Мещане не были произведены революцией, они были готовы с своими преданиями и нравами, чуждыми на другой лад революционной идеи. Их держала аристократия в черном теле и на третьем плане; освобожденные, они прошли по трупам освободителей и ввели свой порядок. Меньшинство было или раздавлено, или распустилось в мещанство.
Несколько человек каждого поколения оставались, вопреки событиям, упорными хранителями идеи; эти-то левиты, а может, астеки, несут несправедливую казнь за монополь исключительного развития, за мозговое превосходство сытых каст, каст досужих, имевших время работать не одними мышцами.
Нас сердит, выводит из себя нелепость, несправедливость этого факта. Как будто кто-нибудь (кроме нас самих) обещал, что все в мире будет изящно, справедливо и идти как по маслу. Довольно удивлялись мы отвлеченной премудрости природы и исторического развития, пора догадаться, что в природе и истории много случайного, глупого, неудавшегося, спутанного.
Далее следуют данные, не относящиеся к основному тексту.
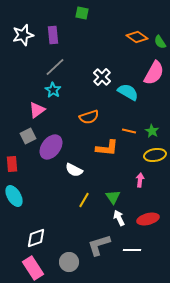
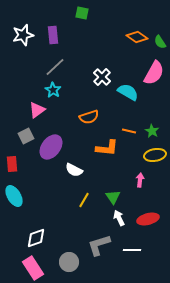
gray square: moved 2 px left
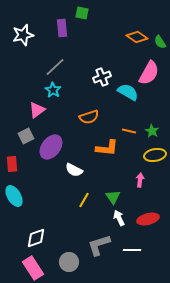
purple rectangle: moved 9 px right, 7 px up
pink semicircle: moved 5 px left
white cross: rotated 24 degrees clockwise
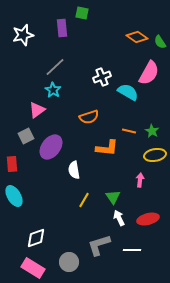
white semicircle: rotated 54 degrees clockwise
pink rectangle: rotated 25 degrees counterclockwise
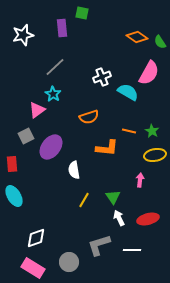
cyan star: moved 4 px down
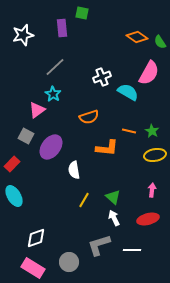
gray square: rotated 35 degrees counterclockwise
red rectangle: rotated 49 degrees clockwise
pink arrow: moved 12 px right, 10 px down
green triangle: rotated 14 degrees counterclockwise
white arrow: moved 5 px left
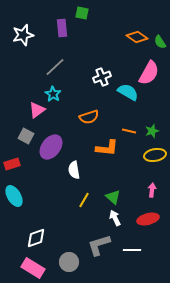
green star: rotated 24 degrees clockwise
red rectangle: rotated 28 degrees clockwise
white arrow: moved 1 px right
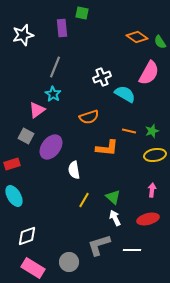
gray line: rotated 25 degrees counterclockwise
cyan semicircle: moved 3 px left, 2 px down
white diamond: moved 9 px left, 2 px up
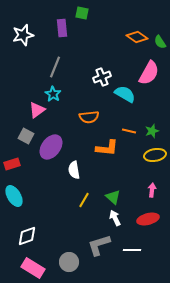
orange semicircle: rotated 12 degrees clockwise
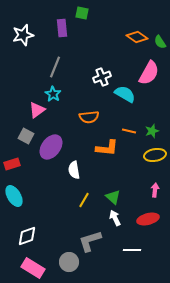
pink arrow: moved 3 px right
gray L-shape: moved 9 px left, 4 px up
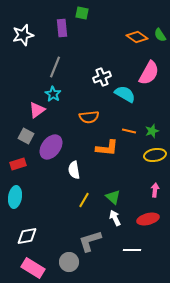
green semicircle: moved 7 px up
red rectangle: moved 6 px right
cyan ellipse: moved 1 px right, 1 px down; rotated 40 degrees clockwise
white diamond: rotated 10 degrees clockwise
Разум, мысль на конце — это заключение; все начинается тупостью новорожденного; возможность и стремление лежат в нем, но прежде чем он дойдет до развития и сознания, он подвергается ряду внешних и внутренних влияний, отклонений, остановок. У одного вода размягчит мозг, другой, падая, сплюснет его, оба останутся идиотами, третий не упадет, не умрет скарлатиной — и сделается поэтом, военачальником, бандитом, судьей. Мы вообще в природе, в истории и в жизни всего больше знаем удачи и успехи; мы теперь только начинаем чувствовать, что не все так хорошо подтасовано, как казалось, потому что мы сами — неудача, проигранная карта.
Сознание бессилия идеи, отсутствия обязательной силы истины над действительным миром огорчает нас. Нового рода манихеизм овладевает нами, мы готовы, par dépit[543], верить в разумное (то есть намеренное) зло, как верили в разумное добро, — это последняя дань, которую мы платим идеализму.